There is word, however, that some Baptists don’t like it.

Critics say their theological views don’t allow them to apologize for the sins of their ancestors, said Herb Hollinger of Nashville, vice president for communications of the 15.3 million-member Southern Baptist Convention.

“They say, ‘I’m not going to repent for someone else’s sins,’ ” Hollinger said.

“We’ve already gotten calls from people saying that if we pass this resolution (repenting of slavery and racism) that they are getting out of the Southern Baptist Convention,” he said.

But the Rev. Gary Miller, a pastor from Fort Worth and a messenger, the term used to denote a voting representative to the convention, predicted that most Southern Baptists will support the repentance statement despite the theological dispute.

“I can’t confess someone else’s sins and make them all right with God,” Miller said. “But I can at least admit the truth. I would have to be at least 90 percent ostrich to ignore that the Southern Baptist Convention was birthed out of the conflict over slavery.”

From Saul, struck down on the road to Damascus, to the Buddha, transformed by the awareness of suffering, conversions borne of insight form cornerstones for faith. Repentance is found at the heart of rebirth.

Whether spurred by a spate of landmark anniversaries or the changing world or the approaching millennium, not only church folk but also nations and their leaders are grappling with the sins of their fathers these days.

“What the Southern Baptists are doing,” Professor Amitai Etzioni, professor at George Washington University Center for Communitarian Policy Studies, “it’s a wonderful precedent for our society.”

Collective repentance for a shared history remains complex, painful.

“Can the present generation repent for the misdeeds of a previous one?” wonders Harvey Cox, of the Harvard University Divinity School.

Fifty years after the atomic bombing of Hiroshima, he noted, “Polls have shown that about one half of Americans believe the bomb should not have been used the way it was.”

Yet the recent controversy over whether to include accounts of the human toll of the bombing in a Smithsonian exhibition is clear evidence, he said, “that there is no widespread national feeling of remorse.”

The Southern Baptist gathering this week marks the moment in 1845 when the southern Baptists declared their support of slavery and split from northern Baptists.

“We didn’t start because our theology was different,” said Allen, the Southern Baptist minister. “The reason for our beginning was slavery.”

And their confrontation with history is causing its share of pain.

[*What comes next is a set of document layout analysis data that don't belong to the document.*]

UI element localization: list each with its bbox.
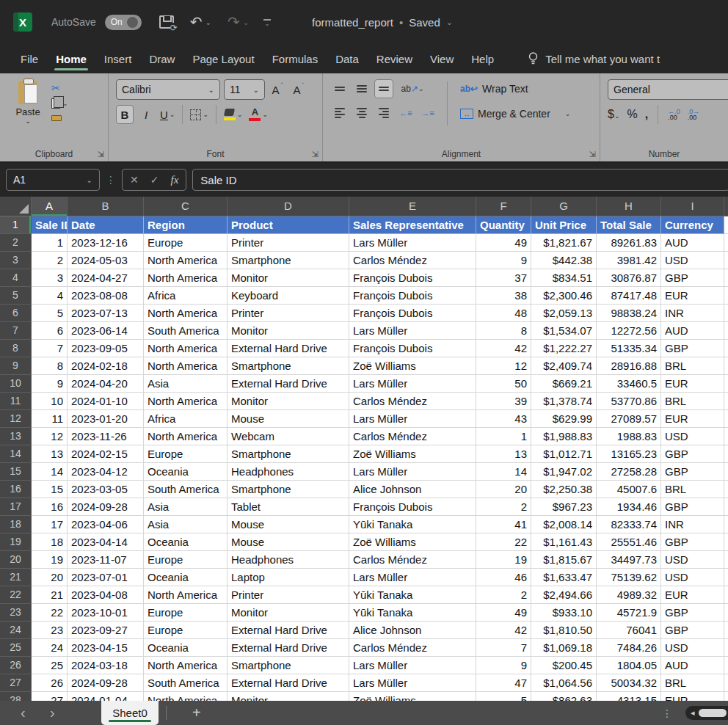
excel-app-icon[interactable]: X <box>13 12 32 32</box>
cell[interactable]: $1,222.27 <box>531 340 597 357</box>
cell[interactable]: EUR <box>661 692 724 701</box>
cell[interactable]: 2023-01-20 <box>68 410 144 428</box>
cell[interactable]: Webcam <box>228 428 349 445</box>
cell[interactable]: North America <box>144 357 228 375</box>
column-header-c[interactable]: C <box>144 197 228 216</box>
save-icon[interactable] <box>159 15 174 29</box>
decrease-indent-button[interactable]: ←≡ <box>396 103 415 123</box>
borders-button[interactable]: ⌄ <box>189 105 210 124</box>
cell[interactable]: External Hard Drive <box>228 340 349 357</box>
underline-button[interactable]: U⌄ <box>159 105 176 124</box>
row-header-28[interactable]: 28 <box>0 692 32 701</box>
cell[interactable]: Lars Müller <box>349 569 476 586</box>
cell[interactable] <box>724 445 728 463</box>
autosave-toggle[interactable]: On <box>105 15 142 30</box>
number-format-select[interactable]: General <box>608 79 728 100</box>
cell[interactable]: Zoë Williams <box>349 692 476 701</box>
cell[interactable]: $1,988.83 <box>531 428 597 445</box>
cell[interactable]: Monitor <box>228 604 349 622</box>
column-header-g[interactable]: G <box>531 197 597 216</box>
cell[interactable]: North America <box>144 657 228 674</box>
tell-me-search[interactable]: Tell me what you want t <box>528 51 728 66</box>
cell[interactable]: GBP <box>661 533 724 551</box>
cell[interactable]: 16 <box>32 498 68 516</box>
menu-tab-file[interactable]: File <box>12 44 47 73</box>
cell[interactable]: Printer <box>228 305 349 322</box>
column-header-d[interactable]: D <box>228 197 349 216</box>
cell[interactable]: $629.99 <box>531 410 597 428</box>
cell[interactable]: 2024-02-15 <box>68 445 144 463</box>
menu-tab-draw[interactable]: Draw <box>140 44 183 73</box>
cell[interactable]: External Hard Drive <box>228 674 349 692</box>
row-header-27[interactable]: 27 <box>0 674 32 692</box>
cell[interactable]: Africa <box>144 287 228 305</box>
cell[interactable]: Yūki Tanaka <box>349 516 476 533</box>
cell[interactable]: 8 <box>32 357 68 375</box>
column-header-e[interactable]: E <box>349 197 476 216</box>
cell[interactable]: 9 <box>32 375 68 393</box>
cell[interactable]: Oceania <box>144 639 228 657</box>
cell[interactable] <box>724 533 728 551</box>
middle-align-button[interactable] <box>352 79 371 98</box>
cell[interactable]: Printer <box>228 234 349 252</box>
cell[interactable]: 1934.46 <box>597 498 661 516</box>
cell[interactable]: USD <box>661 252 724 269</box>
row-header-13[interactable]: 13 <box>0 428 32 445</box>
cell[interactable]: North America <box>144 393 228 410</box>
cell[interactable]: BRL <box>661 357 724 375</box>
cell[interactable]: 20 <box>476 481 531 498</box>
cell[interactable]: 2023-10-01 <box>68 604 144 622</box>
cell[interactable]: 13165.23 <box>597 445 661 463</box>
cell[interactable]: Product <box>228 216 349 234</box>
cell[interactable]: South America <box>144 481 228 498</box>
menu-tab-home[interactable]: Home <box>47 44 95 73</box>
font-color-button[interactable]: A⌄ <box>247 105 269 124</box>
cell[interactable]: 27 <box>32 692 68 701</box>
cell[interactable]: GBP <box>661 622 724 639</box>
cell[interactable]: Region <box>144 216 228 234</box>
cell[interactable]: Sale ID <box>32 216 68 234</box>
cell[interactable]: 2023-04-08 <box>68 586 144 604</box>
cell[interactable]: 42 <box>476 622 531 639</box>
cell[interactable] <box>724 234 728 252</box>
cell[interactable]: 82333.74 <box>597 516 661 533</box>
scroll-left-icon[interactable]: ◂ <box>691 708 695 718</box>
cell[interactable]: $2,300.46 <box>531 287 597 305</box>
cell[interactable]: Printer <box>228 586 349 604</box>
cell[interactable]: $2,250.38 <box>531 481 597 498</box>
cell[interactable] <box>724 357 728 375</box>
cell[interactable]: $1,821.67 <box>531 234 597 252</box>
cell[interactable]: 25551.46 <box>597 533 661 551</box>
cell[interactable]: $933.10 <box>531 604 597 622</box>
cell[interactable]: François Dubois <box>349 498 476 516</box>
cell[interactable]: Lars Müller <box>349 234 476 252</box>
cell[interactable]: 2023-09-27 <box>68 622 144 639</box>
cell[interactable]: $1,534.07 <box>531 322 597 340</box>
cancel-button[interactable]: ✕ <box>130 174 139 186</box>
row-header-2[interactable]: 2 <box>0 234 32 252</box>
dots-vertical-icon[interactable]: ⋮ <box>106 174 116 186</box>
grow-font-button[interactable]: A <box>269 80 286 99</box>
cell[interactable]: BRL <box>661 674 724 692</box>
cell[interactable]: Mouse <box>228 410 349 428</box>
cell[interactable]: Mouse <box>228 533 349 551</box>
cell[interactable]: 2024-02-18 <box>68 357 144 375</box>
cell[interactable] <box>724 569 728 586</box>
cell[interactable]: Europe <box>144 622 228 639</box>
cell[interactable]: EUR <box>661 586 724 604</box>
cell[interactable]: 2024-05-03 <box>68 252 144 269</box>
dots-vertical-icon[interactable]: ⋮ <box>662 701 672 725</box>
cell[interactable]: Currency <box>661 216 724 234</box>
cell[interactable]: François Dubois <box>349 340 476 357</box>
add-sheet-button[interactable]: + <box>192 701 201 725</box>
cell[interactable]: Alice Johnson <box>349 481 476 498</box>
cell[interactable]: Yūki Tanaka <box>349 604 476 622</box>
cell[interactable]: INR <box>661 516 724 533</box>
cell[interactable]: François Dubois <box>349 269 476 287</box>
name-box[interactable]: A1 ⌄ <box>6 169 100 191</box>
cell[interactable]: 49 <box>476 234 531 252</box>
decrease-decimal-button[interactable]: .0→.00 <box>688 109 700 120</box>
menu-tab-help[interactable]: Help <box>462 44 503 73</box>
cell[interactable]: 19 <box>32 551 68 569</box>
cell[interactable]: 2024-09-28 <box>68 674 144 692</box>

“You will have a pretty hard time finding anyone to admit publicly what we did in 1845 was right,” said Hollinger. Still, he said, there is a school of thought that insists “That was then. This is now.”

Allen said he got one angry call, from an enraged man who was proud that his ancestors owned slaves. “You’ll split our church down the middle,” the caller warned him.

“Why drag this up?” others have asked him. “I’m tired of conflict,” they’ve told him.

The way as Allen sees it, though, “Jesus does not want peace at any price. It’s peace with righteousness.”

And the Rev. Gary Frost, a black Southern Baptist who is pastor of Rising Star Baptist Church in Youngstown, Ohio, believes some “Godly sorrow” over slavery and racism couldn’t hurt.

“I do believe it’s needed,” said Frost, who has helped craft another version of the resolution of apology. “You can’t expect God to bless you unless you are clear about your sin.”

As for Allen, he’s of the opinion that the Southern Baptists will somehow agree upon an apology next week. But, as he is well aware, the expression of repentance is just part of this story.

“The miracle isn’t going to be if the Southern Baptists pass this,” says Allen. “The miracle is going to be if the African Americans are willing to extend the forgiveness.”